En otros momentos históricos “la voz de los que no tienen voz” ha hallado espacios expresivos propios que han permitido fructíferas alianzas socio-políticas. A lo largo de todo el siglo XIX, por ejemplo, la reflexión sobre la cultura popular ha denotado a la vez el empuje de las nuevas clases populares y el interés de las élites progresistas por buscar alianzas. El famoso cuadro de Eugène Delacroix “La libertad guiando al pueblo” es una ejemplo icástico de cuanto decimos.

Con el advenimiento de la cultura de masas, sin embargo, la cultura popular autónoma desaparece y las elites y el pueblo comparten básicamente la misma cultura. La diferencia empieza a establecerse de manera muy acentuada únicamente por la formación superior. De ahí, que la izquierda actual tenga tantas dificultades para conjugar la defensa de sus intereses como élite cultural, con  los intereses de los “obreros”. Los discursos emancipatorios individualistas son las armas de las elites culturales para intentar defender su poder y no pueden ser extendidos a quien no tiene ese capital simbólico. Se necesitaría una adaptación socio-cultural que los desdibujaría por completo. Es por ello que más allá de la valla del lenguaje inclusivo se extiende el desierto de un resentimiento sin nombre.

En la lucha por la hegemonía las elites culturales están claramente en desventaja. El meollo del poder económico no se discute ya que las propias elites culturales dan por sentado que el marco de todo poder actual es el capitalismo consumista. Las elites económicas pueden dormir tranquilas: nadie pretende ya transformar radicalmente el régimen de la propiedad privada o de los medios de producción. La lucha entre las elites tiene lugar por completo alrededor del capital simbólico. De esta manera, las elites culturales no pueden estar más que a la defensiva, porque la posibilidad de un cuestionamiento radical del poder de las elites económicas  está excluida de entrada.

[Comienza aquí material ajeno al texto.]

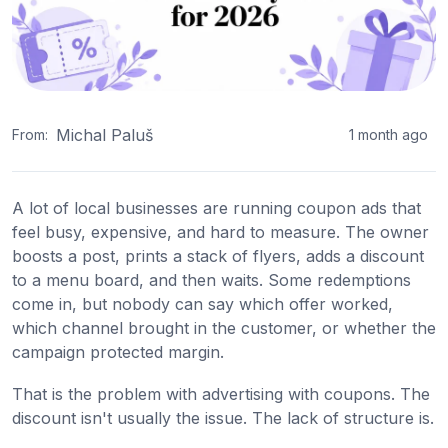
Michal Paluš
From:
1 month ago
A lot of local businesses are running coupon ads that
feel busy, expensive, and hard to measure. The owner
boosts a post, prints a stack of flyers, adds a discount
to a menu board, and then waits. Some redemptions
come in, but nobody can say which offer worked,
which channel brought in the customer, or whether the
campaign protected margin.
That is the problem with advertising with coupons. The
discount isn't usually the issue. The lack of structure is.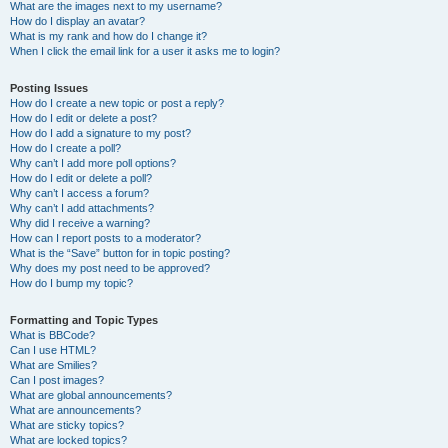
What are the images next to my username?
How do I display an avatar?
What is my rank and how do I change it?
When I click the email link for a user it asks me to login?
Posting Issues
How do I create a new topic or post a reply?
How do I edit or delete a post?
How do I add a signature to my post?
How do I create a poll?
Why can’t I add more poll options?
How do I edit or delete a poll?
Why can’t I access a forum?
Why can’t I add attachments?
Why did I receive a warning?
How can I report posts to a moderator?
What is the “Save” button for in topic posting?
Why does my post need to be approved?
How do I bump my topic?
Formatting and Topic Types
What is BBCode?
Can I use HTML?
What are Smilies?
Can I post images?
What are global announcements?
What are announcements?
What are sticky topics?
What are locked topics?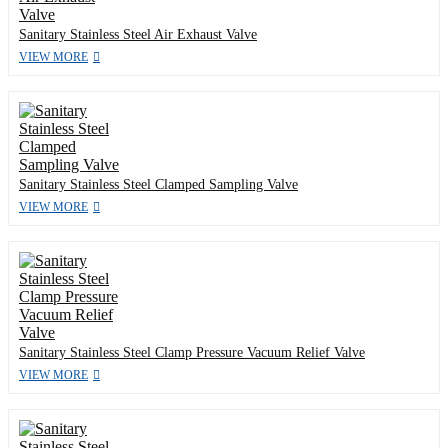
Sanitary Stainless Steel Air Exhaust Valve
VIEW MORE
Sanitary Stainless Steel Clamped Sampling Valve
VIEW MORE
Sanitary Stainless Steel Clamp Pressure Vacuum Relief Valve
VIEW MORE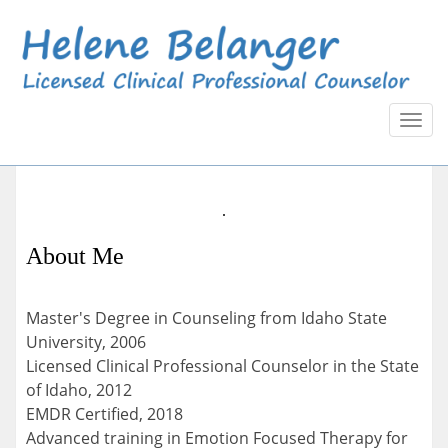
Toggl
naviga
About Me
Master's Degree in Counseling from Idaho State
University, 2006
Licensed Clinical Professional Counselor in the State
of Idaho, 2012
EMDR Certified, 2018
Advanced training in Emotion Focused Therapy for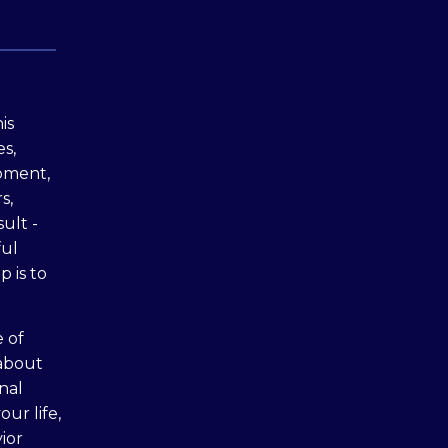
is
s,
moment,
s,
sult -
ful
p is to
 of
 about
nal
ur life,
ior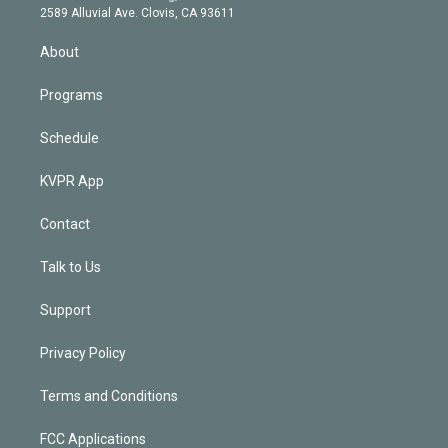
d
m
2589 Alluvial Ave. Clovis, CA 93611
i
n
About
Programs
Schedule
KVPR App
Contact
Talk to Us
Support
Privacy Policy
Terms and Conditions
FCC Applications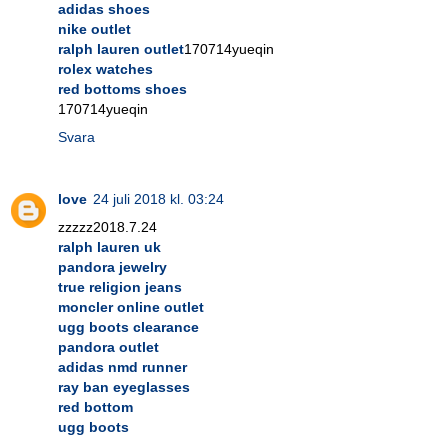
adidas shoes
nike outlet
ralph lauren outlet
170714yueqin
rolex watches
red bottoms shoes
170714yueqin
Svara
love
24 juli 2018 kl. 03:24
zzzzz2018.7.24
ralph lauren uk
pandora jewelry
true religion jeans
moncler online outlet
ugg boots clearance
pandora outlet
adidas nmd runner
ray ban eyeglasses
red bottom
ugg boots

Todos los grandes textos de Antonio Gramsci fueron escritos en la cárcel y constituyen una  meditación sobre la derrota de la izquierda europea en los años 30, cuando el fascismo se fue adueñando del poder en casi toda Europa. Su clásica apelación a la creación de una literatura nacional-popular era un llamado a la izquierda, en los términos de su tiempo, para realizar una profunda reflexión respecto de los errores políticos y culturales que había cometido y que habían arrojado a tantas personas en los brazos del fascismo. Me gustaría pensar que no hace falta acabar tras los barrotes, vigilados por los que pensábamos estar defendiendo,  para empezar una fértil autocrítica.